# Activity
Retype exactly the lines from the one with "I Divisão AFVC" down to the final line of the material below, both included, and nothing more.

# Exercise material
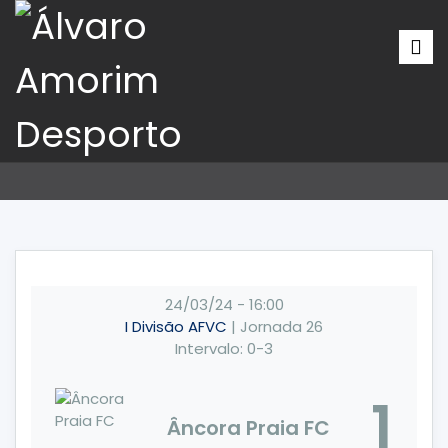
24/03/24
-
16:00
I Divisão AFVC
| Jornada 26
Intervalo: 0-3
1
Âncora Praia FC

# Exercise output
I Divisão AFVC
| Jornada 26
Intervalo: 0-3
1
Âncora Praia FC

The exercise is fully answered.